CURRAN HATLEBERG

Elaine Stocki, Palomino

Elaine Stocki, Palomino

Even though it’s been years since I first saw her work, many of Elaine Stocki’s photographs have stuck with me and claimed importance in my mind. This is probably because they evoke such a unique intensity of mood and feeling. They are haunting, and they just don’t look like any other photographs I see. Palomino is no exception. It is a wild, swirling chaos of color and gesture that gives off a burning heat. It almost scares me. Somehow Stocki figured out how to summon the dream state, or enter into a hallucination where the normal rules of reality don’t apply. I have no idea how she does it. One of the many joys of this picture for me is surrendering to its mystifying trance, letting its force pull you in. 

Another part of the magic of Palomino – aside from the distinctive mood and feeling – is that it rejects easy interpretation. It’s impossible to pin down. It suggests clues as to what might be happening but reveals nothing. Even after studying the photograph for a long time there are no definitive answers. It’s a moment that is powerful precisely because of its lack of clarity. To me, it’s this open-ended quality that makes this image so amazing. Stocki invites the viewer to participate in their own creative interpretation and invention, allowing them to trust their imagination and let go. Palomino, like all my favorite artworks, is experienced more than understood. 

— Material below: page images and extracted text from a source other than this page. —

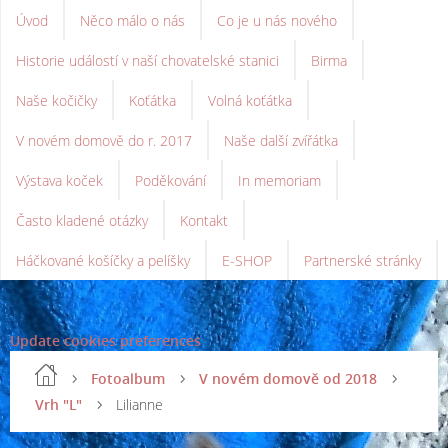
Úvod
Něco málo o nás
Co je u nás nového
Historie událostí v naší chovatelské stanici
Birma
Naše kočičky
Koťátka
Volná koťátka
V novém domově do r. 2017
Naše další zvířátka
Výstava koček
Poděkování
In memoriam
Často kladené otázky
Kontakt
Háčkované košíčky a pelíšky
E-SHOP
Partnerské stránky
Update cookies preferences
Fotoalbum
V novém domově od 2018
Vrh "L"
Lilianne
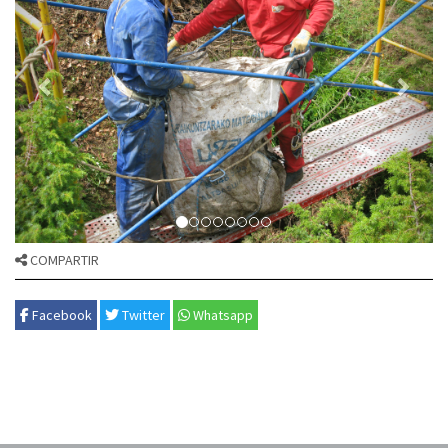
COMPARTIR
Facebook
Twitter
Whatsapp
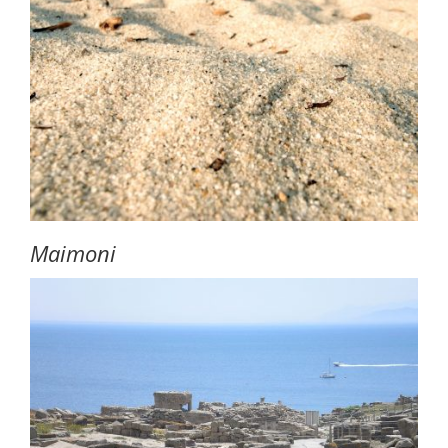
Maimoni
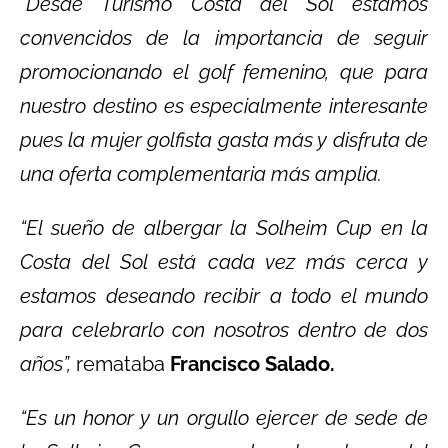
“Desde Turismo Costa del Sol estamos
convencidos de la importancia de seguir
promocionando el golf femenino, que para
nuestro destino es especialmente interesante
pues la mujer golfista gasta más y disfruta de
una oferta complementaria más amplia.
“El sueño de albergar la Solheim Cup en la
Costa del Sol está cada vez más cerca y
estamos deseando recibir a todo el mundo
para celebrarlo con nosotros dentro de dos
años”,
remataba
Francisco Salado.
“Es un honor y un orgullo ejercer de sede de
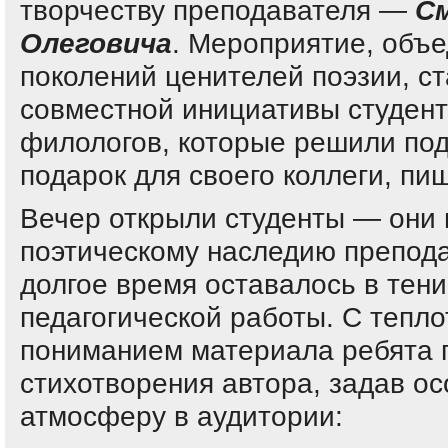
творчеству преподавателя —
С
Олеговича
. Мероприятие, объ
поколений ценителей поэзии, с
совместной инициативы студент
филологов, которые решили под
подарок для своего коллеги, пи
Вечер открыли студенты — они 
поэтическому наследию препода
долгое время оставалось в тен
педагогической работы. С тепло
пониманием материала ребята 
стихотворения автора, задав о
атмосферу в аудитории:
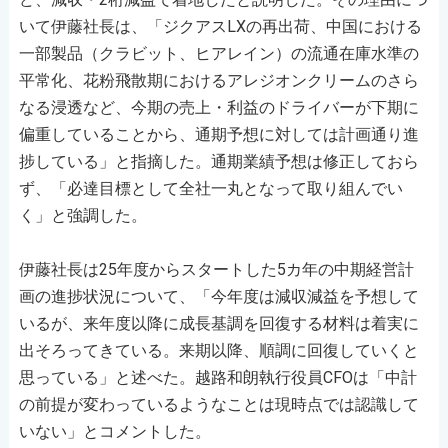
いて伊藤社長は、「ジクアスLXの再出荷、中国における
一部製品（クラビット、ヒアレイン）の流通在庫水準の
平常化、花粉飛散期におけるアレジオンクリームのさら
なる浸透など、今期の売上・利益のドライバーが下期に
偏重していることから、通期予想に対しては計画通り進
捗している」と指摘した。通期業績予想は修正しておら
ず、「必達目標として全社一丸となって取り組んでい
く」と強調した。
伊藤社長は25年度からスタートした5カ年の中期経営計
画の進捗状況について、「今年度は減収減益を予想して
いるが、来年度以降に成長基調を回復する材料は着実に
出そろってきている。来期以降、順調に回復していくと
思っている」と述べた。越路和朗執行役員CFOは「中計
の前提が変わっているようなことは現時点では認識して
いない」とコメントした。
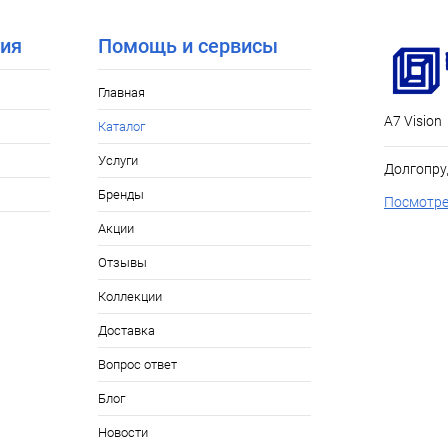
ия
Помощь и сервисы
Главная
А7 Vision
Каталог
Услуги
Долгопру
Бренды
Посмотре
Акции
Отзывы
Коллекции
Доставка
Вопрос ответ
Блог
Новости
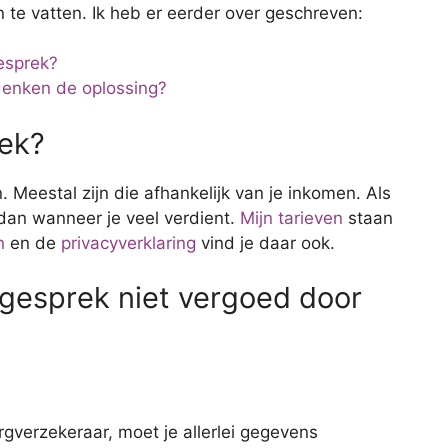
 te vatten. Ik heb er eerder over geschreven:
esprek?
denken de oplossing?
ek?
n. Meestal zijn die afhankelijk van je inkomen. Als
 dan wanneer je veel verdient.
Mijn tarieven
staan
n
en de
privacyverklaring
vind je daar ook.
esprek niet vergoed door
orgverzekeraar, moet je allerlei gegevens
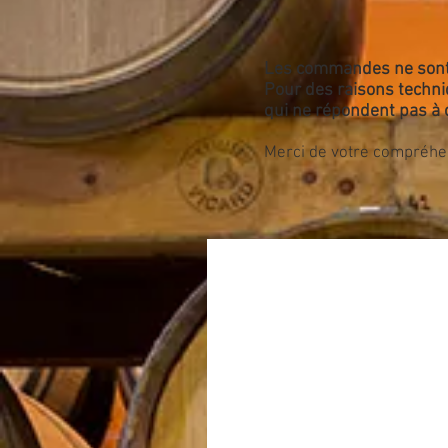
Les commandes ne sont p
Pour des raisons techn
qui ne répondent pas à c
Merci de votre co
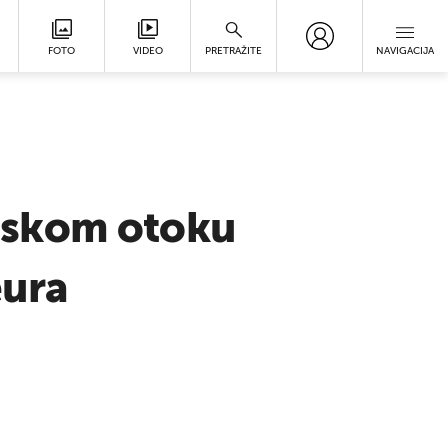
FOTO
VIDEO
PRETRAŽITE
NAVIGACIJA
tskom otoku
eura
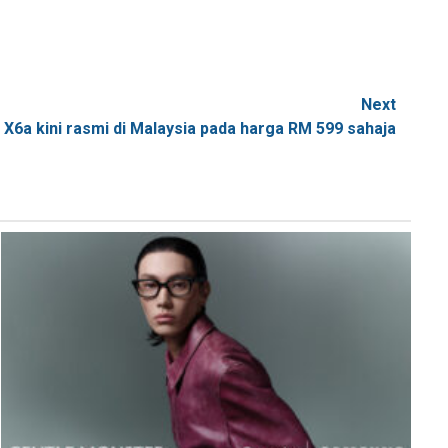
Next
X6a kini rasmi di Malaysia pada harga RM 599 sahaja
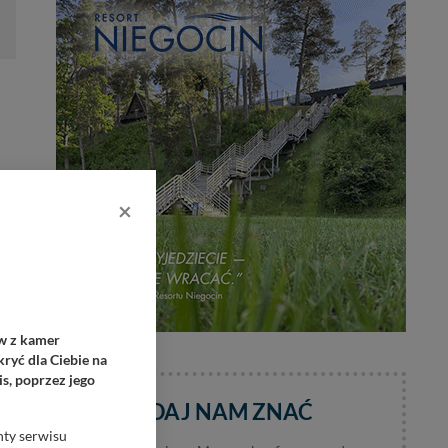
m
×
o
ów z kamer
ryć dla Ciebie na
s, poprzez jego
DAJ NAM ZNAĆ
nty serwisu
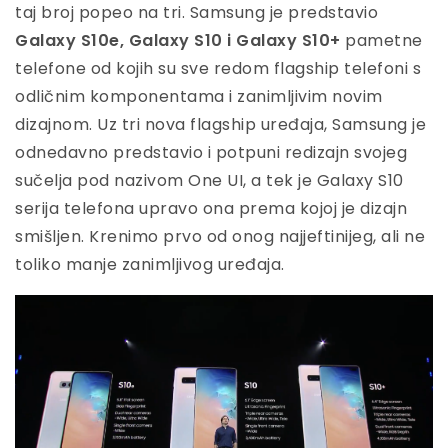
taj broj popeo na tri. Samsung je predstavio
Galaxy S10e, Galaxy S10 i Galaxy S10+
pametne
telefone od kojih su sve redom flagship telefoni s
odličnim komponentama i zanimljivim novim
dizajnom. Uz tri nova flagship uređaja, Samsung je
odnedavno predstavio i potpuni redizajn svojeg
sučelja pod nazivom One UI, a tek je Galaxy S10
serija telefona upravo ona prema kojoj je dizajn
smišljen. Krenimo prvo od onog najjeftinijeg, ali ne
toliko manje zanimljivog uređaja.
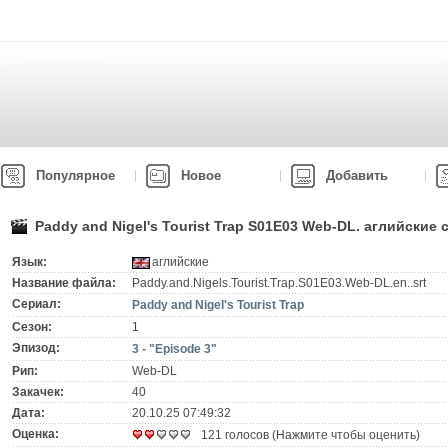
Популярное
Новое
Добавить
Paddy and Nigel's Tourist Trap S01E03 Web-DL. аглийские
Язык:
аглийские
Название файла:
Paddy.and.Nigels.Tourist.Trap.S01E03.Web-DL.en..srt
Сериал:
Paddy and Nigel's Tourist Trap
Сезон:
1
Эпизод:
3 - "Episode 3"
Рип:
Web-DL
Закачек:
40
Дата:
20.10.25 07:49:32
Оценка:
121 голосов (Нажмите чтобы оценить)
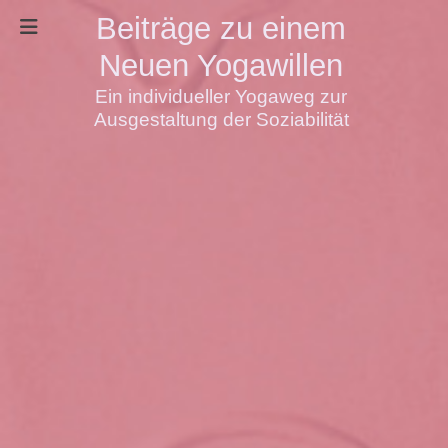
Beiträge zu einem
Neuen Yogawillen
Ein individueller Yogaweg zur
Ausgestaltung der Soziabilität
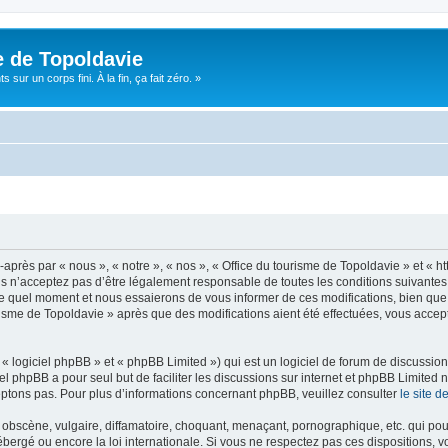
e de Topoldavie
sur un corps fini. À la fin, ça fait zéro. »
après par « nous », « notre », « nos », « Office du tourisme de Topoldavie » et « h
 n’acceptez pas d’être légalement responsable de toutes les conditions suivantes, v
e quel moment et nous essaierons de vous informer de ces modifications, bien que 
ourisme de Topoldavie » après que des modifications aient été effectuées, vous acce
 logiciel phpBB » et « phpBB Limited ») qui est un logiciel de forum de discussio
iel phpBB a pour seul but de faciliter les discussions sur internet et phpBB Limit
ptons pas. Pour plus d’informations concernant phpBB, veuillez consulter
le site 
obscène, vulgaire, diffamatoire, choquant, menaçant, pornographique, etc. qui pourr
ébergé ou encore la loi internationale. Si vous ne respectez pas ces dispositions, 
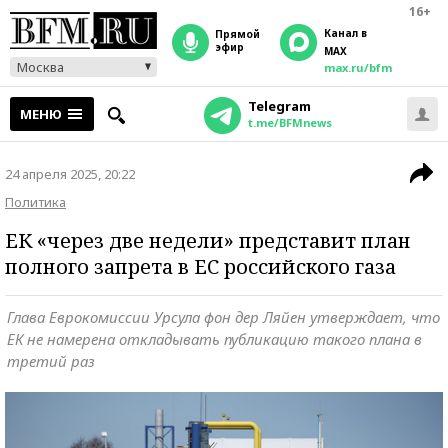
16+
Канал в
прямой
эфир
MAX
Москва
max.ru/bfm
Telegram
МЕНЮ
t.me/BFMnews
24 апреля 2025, 20:22
Политика
ЕК «через две недели» представит план
полного запрета в ЕС российского газа
Глава Еврокомиссии Урсула фон дер Ляйен утверждает, что
ЕК не намерена откладывать публикацию такого плана в
третий раз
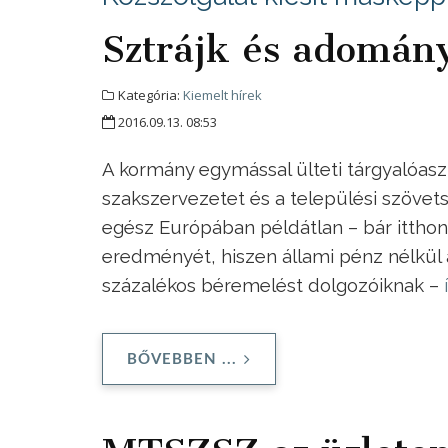
Sztrájk és adomán
Kategória:
Kiemelt hírek
2016.09.13. 08:53
A kormány egymással ülteti tárgyalóasz
szakszervezetet és a települési szövets
egész Európában példátlan – bár ittho
eredményét, hiszen állami pénz nélkül 
százalékos béremelést dolgozóiknak –
BŐVEBBEN ...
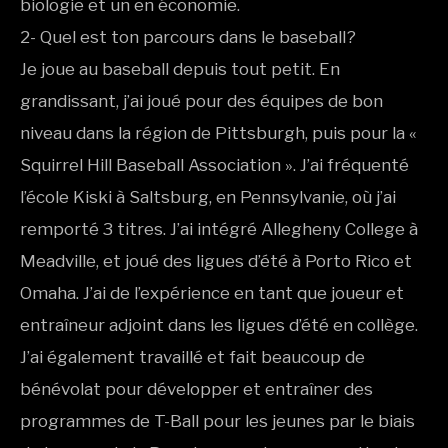
biologie et un en économie.
2- Quel est ton parcours dans le baseball?
Je joue au baseball depuis tout petit. En
grandissant, j’ai joué pour des équipes de bon
niveau dans la région de Pittsburgh, puis pour la «
Squirrel Hill Baseball Association ». J’ai fréquenté
l’école Kiski à Saltsburg, en Pennsylvanie, où j’ai
remporté 3 titres. J’ai intégré Allegheny College à
Meadville, et joué des ligues d’été à Porto Rico et
Omaha. J’ai de l’expérience en tant que joueur et
entraîneur adjoint dans les ligues d’été en collège.
J’ai également travaillé et fait beaucoup de
bénévolat pour développer et entraîner des
programmes de T-Ball pour les jeunes par le biais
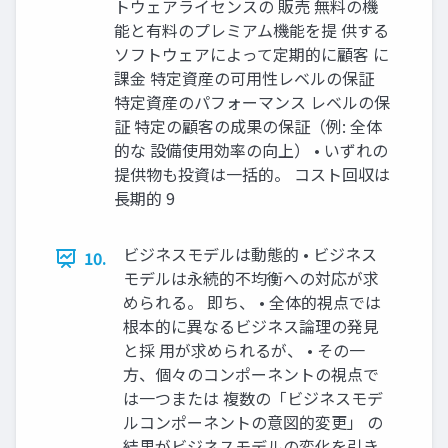
トウェアライセンスの 販売 無料の機
能と有料のプレミアム機能を提 供する
ソフトウェアによって定期的に顧客 に
課金 特定資産の可用性レベルの保証
特定資産のパフォーマンス レベルの保
証 特定の顧客の成果の保証（例: 全体
的な 設備使用効率の向上） • いずれの
提供物も投資は一括的。 コスト回収は
長期的 9
ビジネスモデルは動態的 • ビジネス
10.
モデルは永続的不均衡への対応が求
められる。 即ち、 • 全体的視点では
根本的に異なるビジネス論理の発見
と採 用が求められるが、 • その一
方、個々のコンポーネントの視点で
は一つまたは 複数の「ビジネスモデ
ルコンポーネントの意図的変更」 の
結果がビジネスモデルの変化を引き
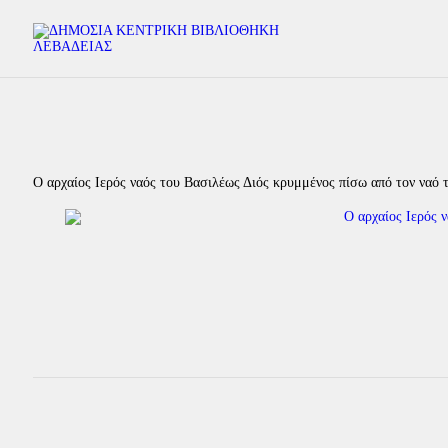
Ο αρχαίος Ιερός ναός του Βασιλέως Διός κρυμμένος πίσω από τον ναό 
Πλοήγηση
άρθρων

A while back I read something the poet Mark Strand said in an interview that I saved in my phone. I keep returning to it now and then. Looking at Palomino, it seems appropriate here: “…we live with mystery, but we don’t like the feeling. I think we should get used to it. We feel we have to know what things mean, to be on top of this and that. I don’t think it’s human, you know, to be that competent at life.”